At the time of designation, rhodopsin-linked retinitis pigmentosa affected approximately 0.4 in 10,000 people in the European Union (EU)*. This is equivalent to a total of around 20,000 people, and is below the ceiling for orphan designation, which is 5 people in 10,000. This is based on the information provided by the sponsor and the knowledge of the Committee for Orphan Medicinal Products (COMP).

*Disclaimer: For the purpose of the designation, the number of patients affected by the condition is estimated and assessed on the basis of data from the European Union (EU 27), Norway, Iceland and Liechtenstein. This represents a population of 506,500,000 (Eurostat 2010).

At the time of designation, no satisfactory methods were authorised in the EU for treating rhodopsin-linked retinitis pigmentosa. Patients with the condition were given genetic counselling (discussion of the risks of passing the condition on to children), treatment for complications such as cataract (clouding of the lens) and general support with the social and psychological impact of blindness.
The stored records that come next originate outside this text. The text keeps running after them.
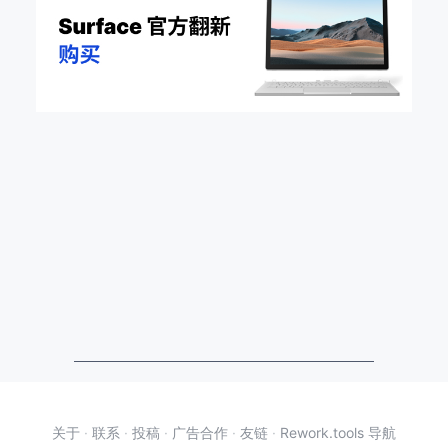
关于
·
联系
·
投稿
·
广告合作
·
友链
·
Rework.tools 导航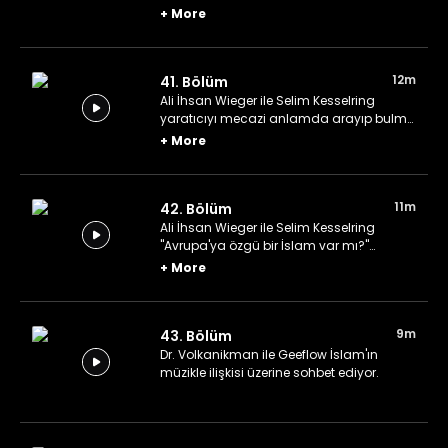
pratiklerinden bahsediyorlar.
+
More
12m
41. Bölüm
Ali İhsan Wieger ile Selim Kesselring
yaratıcıyı mecazi anlamda arayıp bulma
üzerine konuşuyor.
+
More
11m
42. Bölüm
Ali İhsan Wieger ile Selim Kesselring
"Avrupa'ya özgü bir İslam var mı?"
sorusuna yanıt arıyor.
+
More
9m
43. Bölüm
Dr. Volkanikman ile Geeflow İslam'ın
müzikle ilişkisi üzerine sohbet ediyor.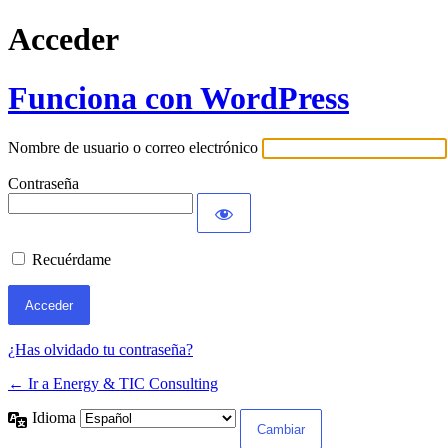
Acceder
Funciona con WordPress
Nombre de usuario o correo electrónico
Contraseña
Recuérdame
¿Has olvidado tu contraseña?
← Ir a Energy & TIC Consulting
Idioma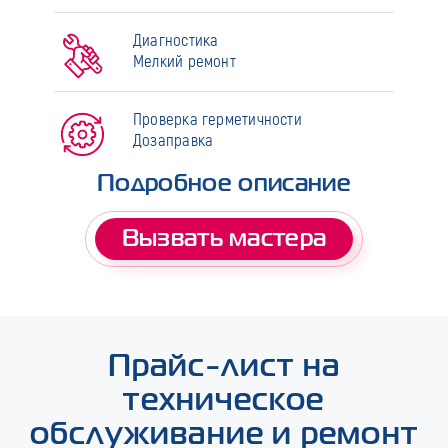
Диагностика
Мелкий ремонт
Проверка герметичности
Дозаправка
Подробное описание
Вызвать мастера
Прайс-лист на
техническое
обслуживание и ремонт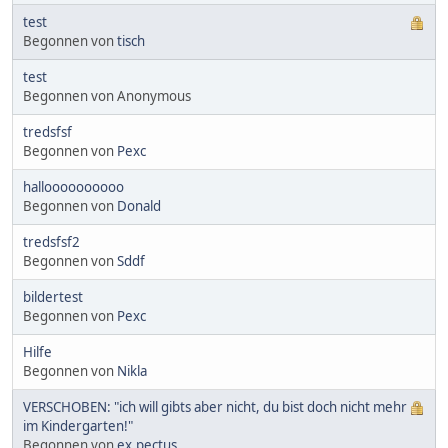
test
Begonnen von
tisch
test
Begonnen von Anonymous
tredsfsf
Begonnen von
Pexc
halloooooooooo
Begonnen von
Donald
tredsfsf2
Begonnen von
Sddf
bildertest
Begonnen von
Pexc
Hilfe
Begonnen von
Nikla
VERSCHOBEN: "ich will gibts aber nicht, du bist doch nicht mehr
im Kindergarten!"
Begonnen von
ex.pectus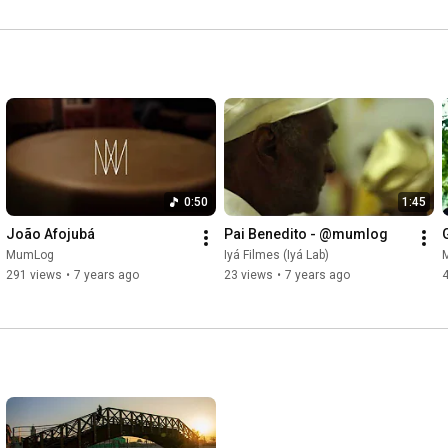
0:50
1:45
João Afojubá
Pai Benedito - @mumlog
MumLog
Iyá Filmes (Iyá Lab)
291 views
•
7 years ago
23 views
•
7 years ago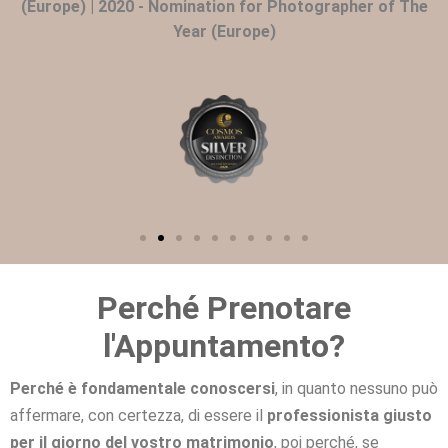
(Europe) | 2020 - Nomination for Photographer of The
Year (Europe)
Perché Prenotare
l'Appuntamento?
Perché è fondamentale conoscersi
, in quanto nessuno può
affermare, con certezza, di essere il
professionista giusto
per il giorno del vostro matrimonio
, poi perché, se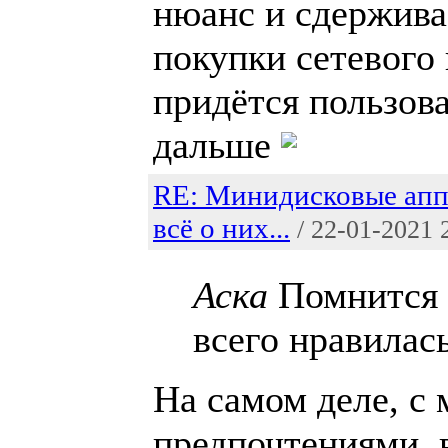
нюанс и сдержива
покупки сетевого
придётся пользов
дальше
RE: Минидисковые апп
всё о них...
/ 22-01-2021 
Аска
Помнится 
всего нравилас
На самом деле, с
предпочтениями, 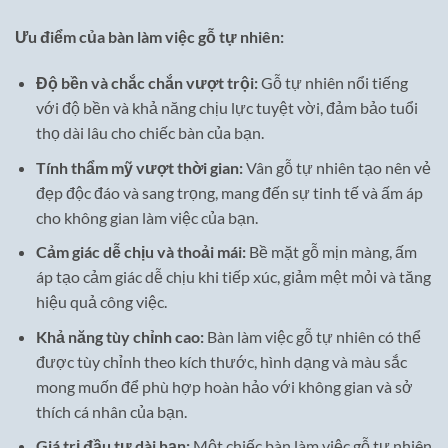
Ưu điểm của bàn làm việc gỗ tự nhiên:
Độ bền và chắc chắn vượt trội:
Gỗ tự nhiên nổi tiếng
với độ bền và khả năng chịu lực tuyệt vời, đảm bảo tuổi
thọ dài lâu cho chiếc bàn của bạn.
Tính thẩm mỹ vượt thời gian:
Vân gỗ tự nhiên tạo nên vẻ
đẹp độc đáo và sang trọng, mang đến sự tinh tế và ấm áp
cho không gian làm việc của bạn.
Cảm giác dễ chịu và thoải mái:
Bề mặt gỗ mịn màng, ấm
áp tạo cảm giác dễ chịu khi tiếp xúc, giảm mệt mỏi và tăng
hiệu quả công việc.
Khả năng tùy chỉnh cao:
Bàn làm việc gỗ tự nhiên có thể
được tùy chỉnh theo kích thước, hình dạng và màu sắc
mong muốn để phù hợp hoàn hảo với không gian và sở
thích cá nhân của bạn.
Giá trị đầu tư dài hạn:
Một chiếc bàn làm việc gỗ tự nhiên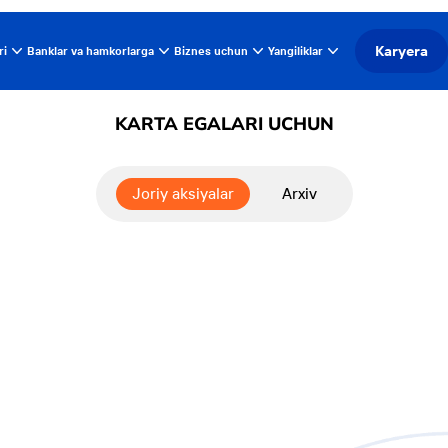
Karyera
ri
Banklar va hamkorlarga
Biznes uchun
Yangiliklar
KARTA EGALARI UCHUN
Joriy aksiyalar
Arxiv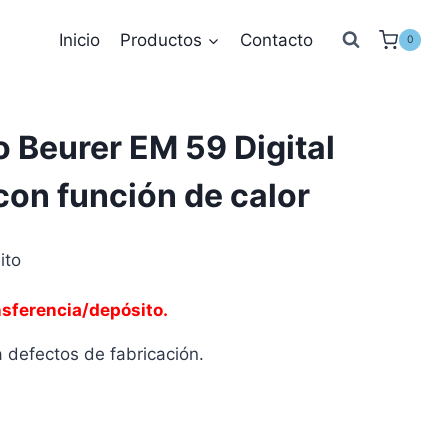
Inicio
Productos
Contacto
0
o Beurer EM 59 Digital
on función de calor
ito
nsferencia/depósito.
 defectos de fabricación.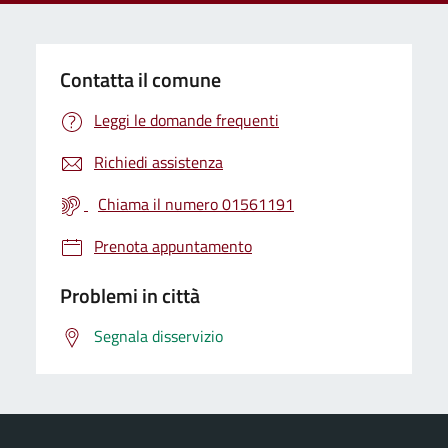
Contatta il comune
Leggi le domande frequenti
Richiedi assistenza
Chiama il numero 01561191
Prenota appuntamento
Problemi in città
Segnala disservizio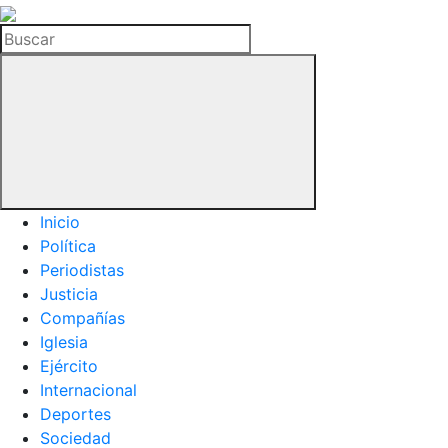
La
Hemeroteca
Buscar
del
Buitre
Inicio
Política
Periodistas
Justicia
Compañías
Iglesia
Ejército
Internacional
Deportes
Sociedad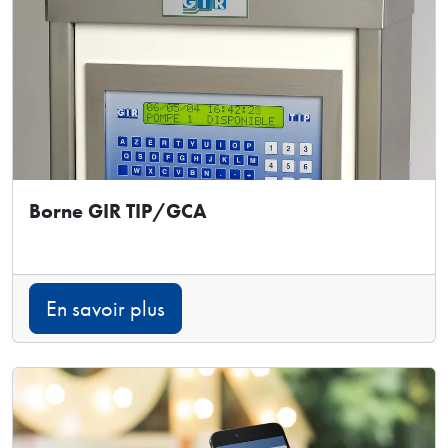
Borne GIR TIP/GCA
En savoir plus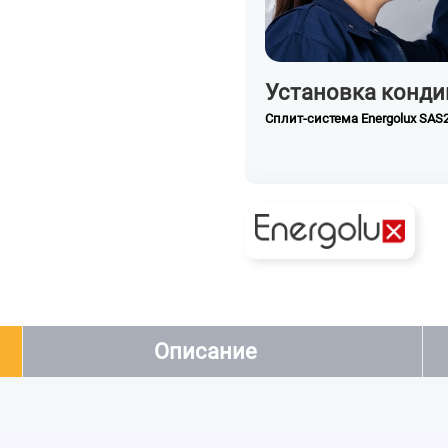
Установка конди
Сплит-система Energolux SA
Описание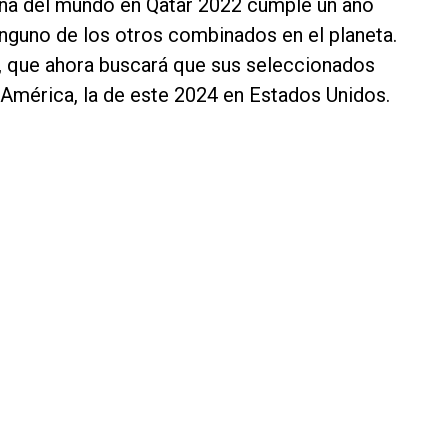
na del mundo en Qatar 2022 cumple un año
inguno de los otros combinados en el planeta.
o, que ahora buscará que sus seleccionados
América, la de este 2024 en Estados Unidos.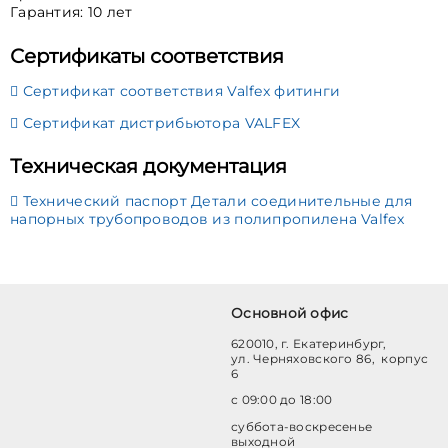
Гарантия: 10 лет
Сертификаты соответствия
Сертификат соответствия Valfex фитинги
Сертификат дистрибьютора VALFEX
Техническая документация
Технический паспорт Детали соединительные для
напорных трубопроводов из полипропилена Valfex
Основной офис
620010, г. Екатеринбург,
ул. Черняховского 86, корпус
6
с 09:00 до 18:00
суббота-воскресенье
выходной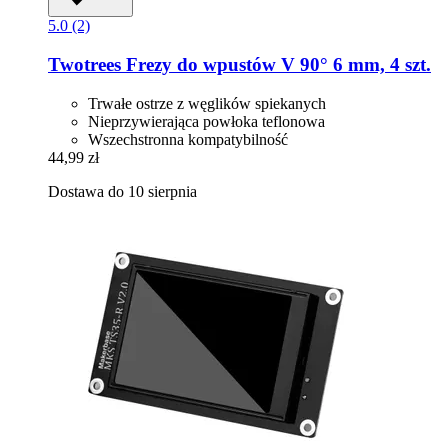
5.0 (2)
Twotrees
Frezy do wpustów V 90° 6 mm, 4 szt.
Trwałe ostrze z węglików spiekanych
Nieprzywierająca powłoka teflonowa
Wszechstronna kompatybilność
44,99 zł
Dostawa do 10 sierpnia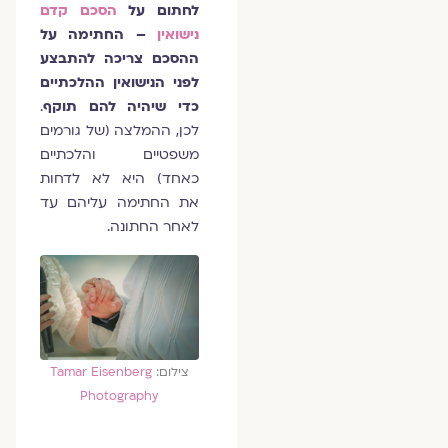
לחתום על
הסכם קדם
נישואין
– החתימה על
ההסכם צריכה להתבצע
לפני הנישואין ההלכתיים
כדי שיהיה להם תוקף
.
לכן, ההמלצה (של גורמים
משפטיים והלכתיים
כאחד) היא לא לדחות
את החתימה עליהם עד
לאחר החתונה.
צילום:
Tamar Eisenberg
P
h
otography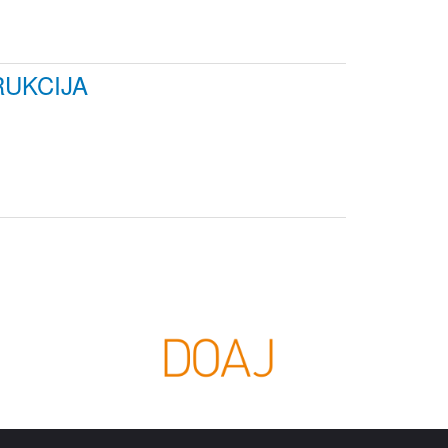
UKCIJA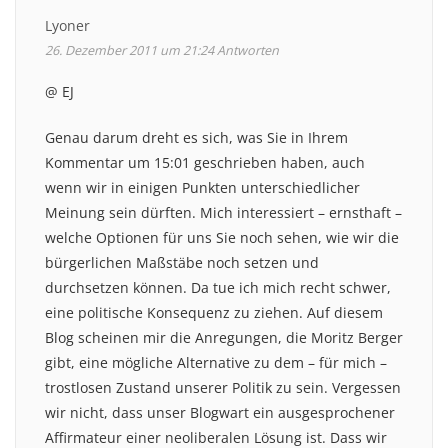
Lyoner
26. Dezember 2011 um 21:24
Antworten
@ EJ
Genau darum dreht es sich, was Sie in Ihrem
Kommentar um 15:01 geschrieben haben, auch
wenn wir in einigen Punkten unterschiedlicher
Meinung sein dürften. Mich interessiert – ernsthaft –
welche Optionen für uns Sie noch sehen, wie wir die
bürgerlichen Maßstäbe noch setzen und
durchsetzen können. Da tue ich mich recht schwer,
eine politische Konsequenz zu ziehen. Auf diesem
Blog scheinen mir die Anregungen, die Moritz Berger
gibt, eine mögliche Alternative zu dem – für mich –
trostlosen Zustand unserer Politik zu sein. Vergessen
wir nicht, dass unser Blogwart ein ausgesprochener
Affirmateur einer neoliberalen Lösung ist. Dass wir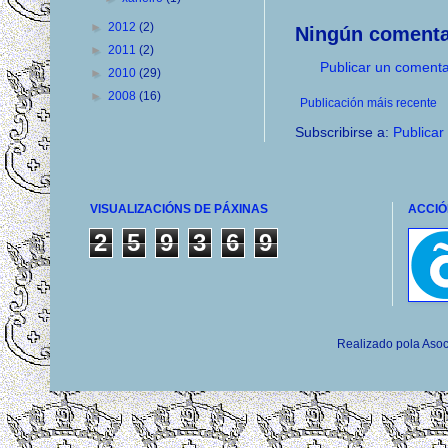
►
2012
(2)
Ningún comenta
►
2011
(2)
Publicar un comenta
►
2010
(29)
►
2008
(16)
Publicación máis recente
Subscribirse a:
Publicar
VISUALIZACIÓNS DE PÁXINAS
ACCIÓ
2
5
9
3
6
9
Realizado pola Asoc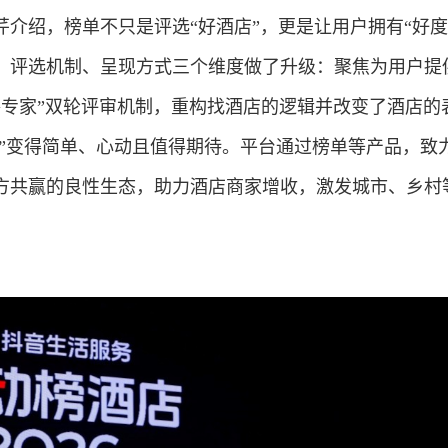
介绍，榜单不只是评选“好酒店”，更是让用户拥有“好度
、评选机制、呈现方式三个维度做了升级：聚焦为用户提
I+专家”双轮评审机制，重构找酒店的逻辑并改变了酒店的
店”变得简单、心动且值得期待。平台通过榜单等产品，致
方共赢的良性生态，助力酒店商家增收，激发城市、乡村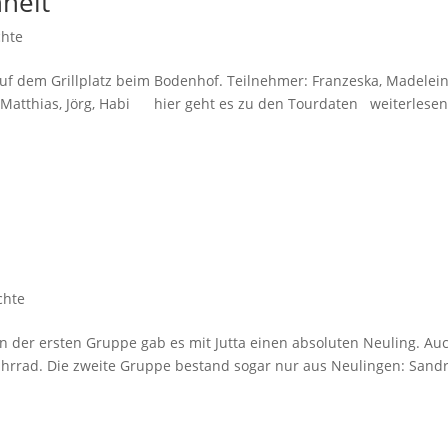
heit
chte
auf dem Grillplatz beim Bodenhof. Teilnehmer: Franzeska, Madelein
i, Matthias, Jörg, Habi hier geht es zu den Tourdaten weiterlese
chte
 In der ersten Gruppe gab es mit Jutta einen absoluten Neuling. Au
Fahrrad. Die zweite Gruppe bestand sogar nur aus Neulingen: Sand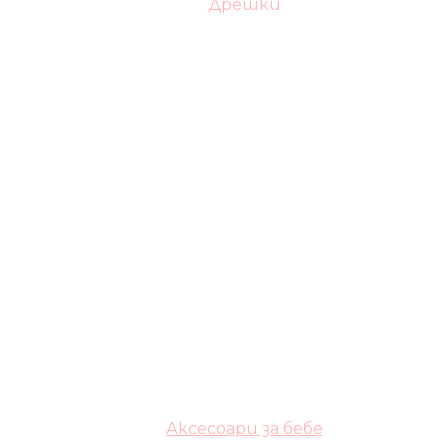
Дрешки
Аксесоари за бебе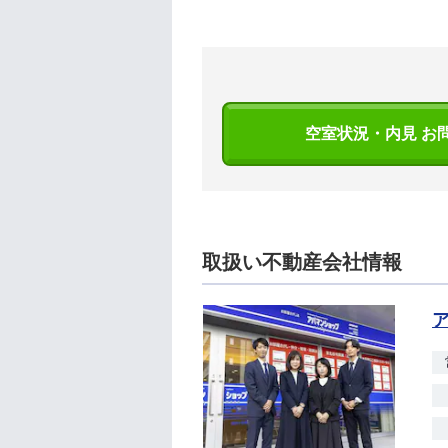
空室状況・内見 お
取扱い不動産会社情報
The medicine is a 'gene therapy product' that works by delivering genes into the body. The medicine is made of two viruses. One virus contains a piece of DNA that blocks both copies of the patient's rhodopsin gene, the normal copy and the faulty rhodopsin gene, and the other one contains a normal copy of the rhodopsin gene that cannot be blocked. When the medicine is injected into the eye, the viruses are expected to carry the genetic material into the cells of the eye so that only normal rhodopsin is produced.

The type of virus used in this medicine (adeno-associated virus) is modified so that it does not cause disease in humans.

At the time of submission of the application for orphan designation, the evaluation of the effects of the medicine in experimental models was ongoing.

At the time of submission, no clinical trials with the medicine in patients with rhodopsin-linked retinitis pigmentosa had been started.

At the time of submission, the medicine was not authorised anywhere in the EU for rhodopsin-linked retinitis pigmentosa or designated as an orphan medicinal product elsewhere for this condition.

In accordance with Regulation (EC) No 141/2000 of 16 December 1999, the COMP adopted a positive opinion on 7 October 2010 recommending the granting of this designation.

• the seriousness of the condition;
• the existence of alternative methods of diagnosis, prevention or treatment;
• either the rarity of the condition (affecting not more than 5 in 10,000 people in the EU) or insufficient returns on investment.

Designated orphan medicinal products are products that are still under investigation and are considered for orphan designation on the basis of potential activity. An orphan designation is not a marketing authorisation. As a consequence, demonstration of quality, safety and efficacy is necessary before a product can be granted a marketing authorisation.